What is expected -> Begin at the line containing "бременност с близнаци: Какво" in the records below, end at the line containing "l.r. 28 luglio 1989, n. 17", and retype each line in that span exactly. No other line and no image should appear.

Start of Block

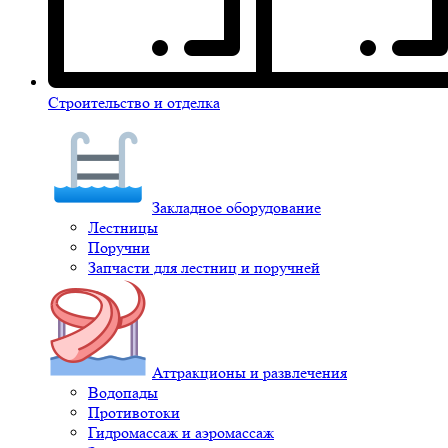
Строительство и отделка
Закладное оборудование
Лестницы
Поручни
Запчасти для лестниц и поручней
Аттракционы и развлечения
Водопады
Противотоки
Гидромассаж и аэромассаж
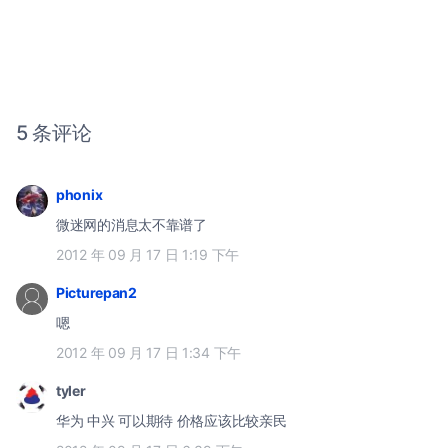
5 条评论
phonix
微迷网的消息太不靠谱了
2012 年 09 月 17 日 1:19 下午
Picturepan2
嗯
2012 年 09 月 17 日 1:34 下午
tyler
华为 中兴 可以期待 价格应该比较亲民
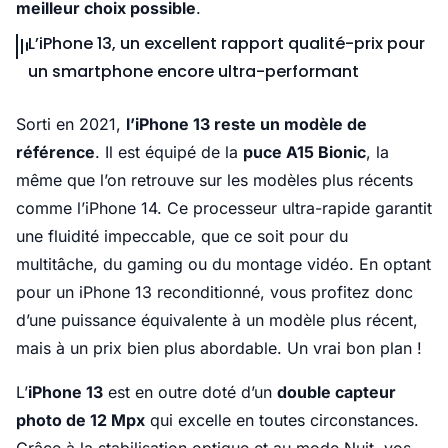
meilleur choix possible
.
L’iPhone 13, un excellent rapport qualité-prix pour
un smartphone encore ultra-performant
Sorti en 2021,
l’iPhone 13 reste un modèle de
référence
. Il est équipé de la
puce A15 Bionic
, la
même que l’on retrouve sur les modèles plus récents
comme l’iPhone 14. Ce processeur ultra-rapide garantit
une fluidité impeccable, que ce soit pour du
multitâche, du gaming ou du montage vidéo. En optant
pour un iPhone 13 reconditionné, vous profitez donc
d’une puissance équivalente à un modèle plus récent,
mais à un prix bien plus abordable. Un vrai bon plan !
L’
iPhone 13
est en outre doté d’un
double capteur
photo de 12 Mpx
qui excelle en toutes circonstances.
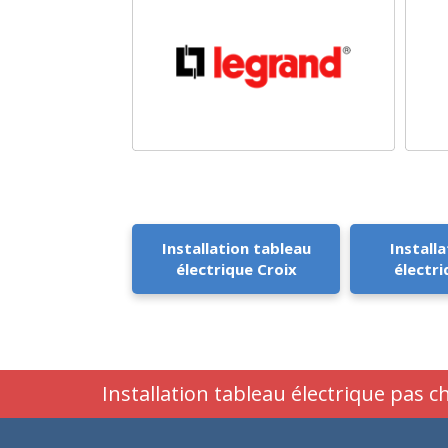
Installation tableau
Installa
électrique Croix
électri
Installation tableau électrique pas c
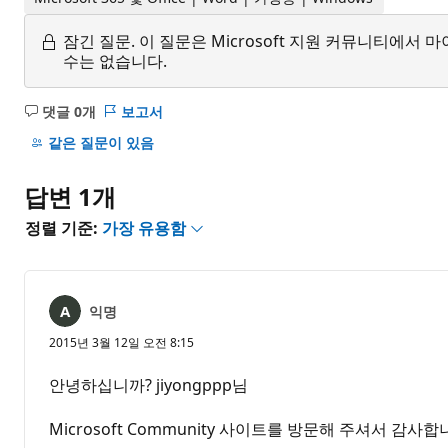
잠긴 질문.
이 질문은 Microsoft 지원 커뮤니티에
수는 없습니다.
댓글 0개
보고서
설
명
같은 질문이 있음
없
음
답변 1개
정렬 기준:
가장 유용함
익명
2015년 3월 12일 오전 8:15
안녕하십니까? jiyongppp님
Microsoft Community 사이트를 방문해 주셔서 감사합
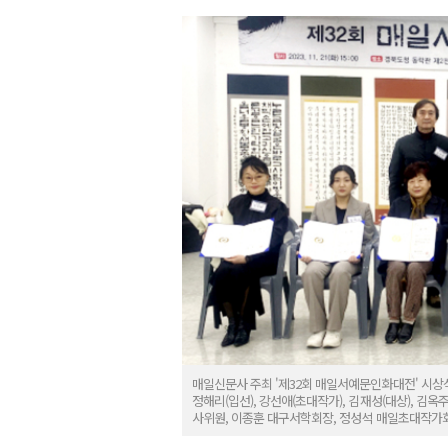
매일신문사 주최 '제32회 매일서예문인화대전' 시상식
정해리(입선), 강선애(초대작가), 김재성(대상), 김옥주
사위원, 이종훈 대구서학회장, 정성석 매일초대작가회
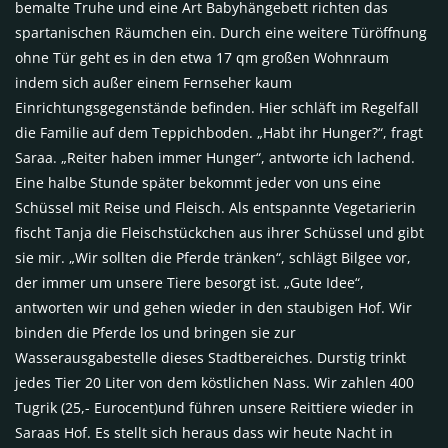
bemalte Truhe und eine Art Babyhängebett richten das
spartanischen Räumchen ein. Durch eine weitere Türöffnung
ohne Tür geht es in den etwa 17 qm großen Wohnraum
indem sich außer einem Fernseher kaum
Einrichtungsgegenstände befinden. Hier schläft im Regelfall
die Familie auf dem Teppichboden. „Habt ihr Hunger?“, fragt
Saraa. „Reiter haben immer Hunger“, antworte ich lachend.
Eine halbe Stunde später bekommt jeder von uns eine
Schüssel mit Reise und Fleisch. Als entspannte Vegetarierin
fischt Tanja die Fleischstückchen aus ihrer Schüssel und gibt
sie mir. „Wir sollten die Pferde tränken“, schlägt Bilgee vor,
der immer um unsere Tiere besorgt ist. „Gute Idee“,
antworten wir und gehen wieder in den staubigen Hof. Wir
binden die Pferde los und bringen sie zur
Wasserausgabestelle dieses Stadtbereiches. Durstig trinkt
jedes Tier 20 Liter von dem köstlichen Nass. Wir zahlen 400
Tugrik (25,- Eurocent)und führen unsere Reittiere wieder in
Saraas Hof. Es stellt sich heraus dass wir heute Nacht in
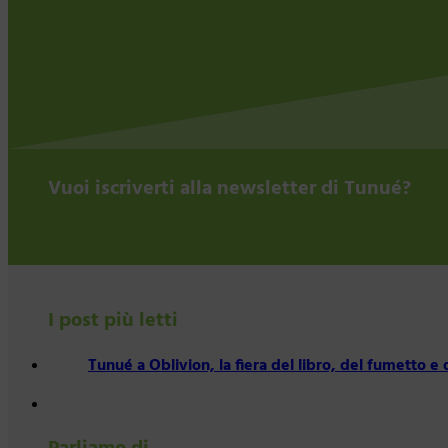
Vuoi iscriverti alla newsletter di Tunué?
I post più letti
Tunué a Oblivion, la fiera del libro, del fumetto e d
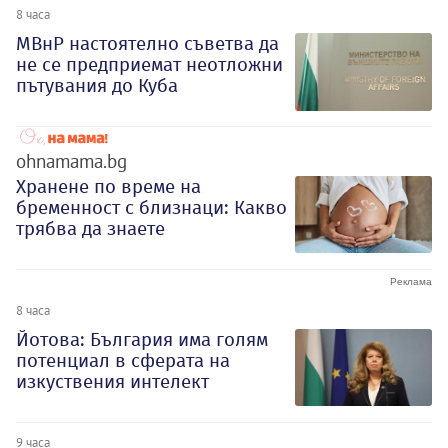
8 часа
МВнР настоятелно съветва да
не се предприемат неотложни
пътувания до Куба
ohnamama.bg
Хранене по време на
бременност с близнаци: Какво
трябва да знаете
8 часа
Йотова: България има голям
потенциал в сферата на
изкуствения интелект
9 часа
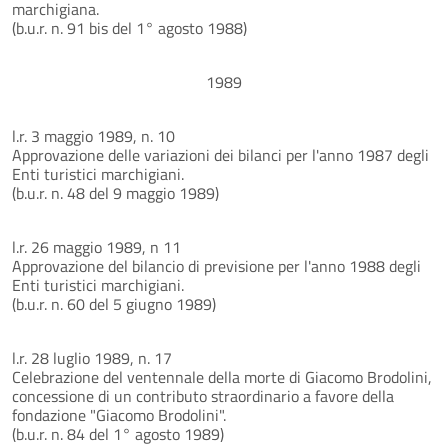
marchigiana.
(b.u.r. n. 91 bis del 1° agosto 1988)
1989
l.r. 3 maggio 1989, n. 10
Approvazione delle variazioni dei bilanci per l'anno 1987 degli
Enti turistici marchigiani.
(b.u.r. n. 48 del 9 maggio 1989)
l.r. 26 maggio 1989, n 11
Approvazione del bilancio di previsione per l'anno 1988 degli
Enti turistici marchigiani.
(b.u.r. n. 60 del 5 giugno 1989)
l.r. 28 luglio 1989, n. 17
Celebrazione del ventennale della morte di Giacomo Brodolini,
concessione di un contributo straordinario a favore della
fondazione "Giacomo Brodolini".
(b.u.r. n. 84 del 1° agosto 1989)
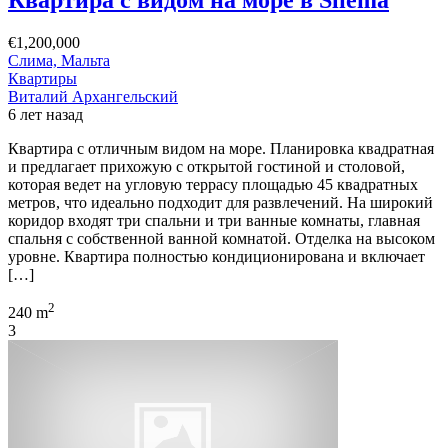
€1,200,000
Слима, Мальта
Квартиры
Виталий Архангельский
6 лет назад
Квартира с отличным видом на море. Планировка квадратная
и предлагает прихожую с открытой гостиной и столовой,
которая ведет на угловую террасу площадью 45 квадратных
метров, что идеально подходит для развлечений. На широкий
коридор входят три спальни и три ванные комнаты, главная
спальня с собственной ванной комнатой. Отделка на высоком
уровне. Квартира полностью кондиционирована и включает
[…]
2
240 m
3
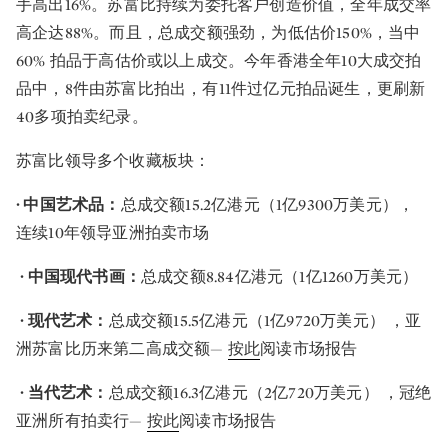
手高出16%。苏富比持续为委托客户创造价值，全年成交率
高企达88%。而且，总成交额强劲，为低估价150%，当中
60% 拍品于高估价或以上成交。今年香港全年10大成交拍
品中，8件由苏富比拍出，有11件过亿元拍品诞生，更刷新
40多项拍卖纪录。
苏富比领导多个收藏板块：
· 中国艺术品：
总成交额15.2亿港元（1亿9300万美元），
连续10年领导亚洲拍卖市场
· 中国现代书画：
总成交额8.84亿港元（1亿1260万美元）
· 现代艺术：
总成交额15.5亿港元（1亿9720万美元） ，亚
洲苏富比历来第二高成交额—
按此
阅读市场报告
· 当代艺术：
总成交额16.3亿港元（2亿720万美元） ，冠绝
亚洲所有拍卖行—
按此
阅读市场报告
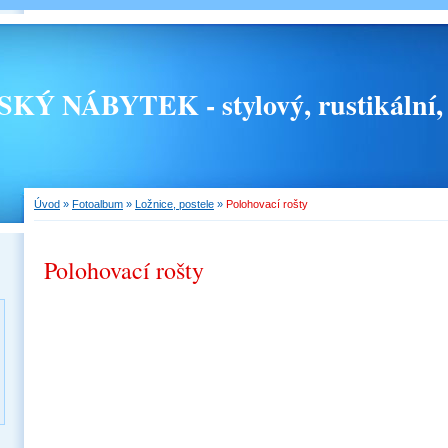
 NÁBYTEK - stylový, rustikální, 
Úvod
»
Fotoalbum
»
Ložnice, postele
»
Polohovací rošty
Polohovací rošty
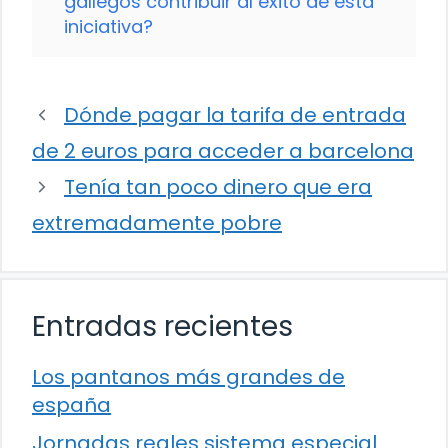
gallegos contribuir al éxito de esta
iniciativa?
Dónde pagar la tarifa de entrada
de 2 euros para acceder a barcelona
Tenía tan poco dinero que era
extremadamente pobre
Entradas recientes
Los pantanos más grandes de
españa
Jornadas reales sistema especial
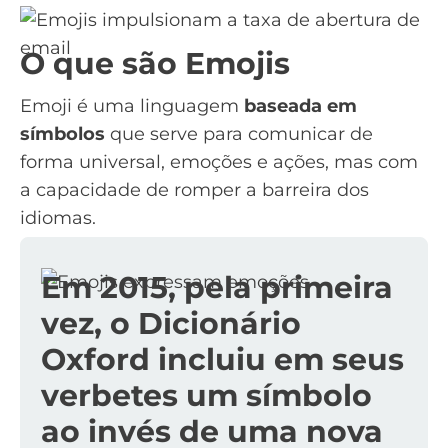
O que são Emojis
Emoji é uma linguagem
baseada em
símbolos
que serve para comunicar de
forma universal, emoções e ações, mas com
a capacidade de romper a barreira dos
idiomas.
Em 2015, pela primeira
vez, o Dicionário
Oxford incluiu em seus
verbetes um símbolo
ao invés de uma nova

End of Block

Response ->
бременност с близнаци: Какво
трябва да знаете
8 часа
Йотова: България има голям
потенциал в сферата на
изкуствения интелект
9 часа
marchigiana.
(b.u.r. n. 91 bis del 1° agosto 1988)
1989
l.r. 3 maggio 1989, n. 10
Approvazione delle variazioni dei bilanci per l'anno 1987 degli
Enti turistici marchigiani.
(b.u.r. n. 48 del 9 maggio 1989)
l.r. 26 maggio 1989, n 11
Approvazione del bilancio di previsione per l'anno 1988 degli
Enti turistici marchigiani.
(b.u.r. n. 60 del 5 giugno 1989)
l.r. 28 luglio 1989, n. 17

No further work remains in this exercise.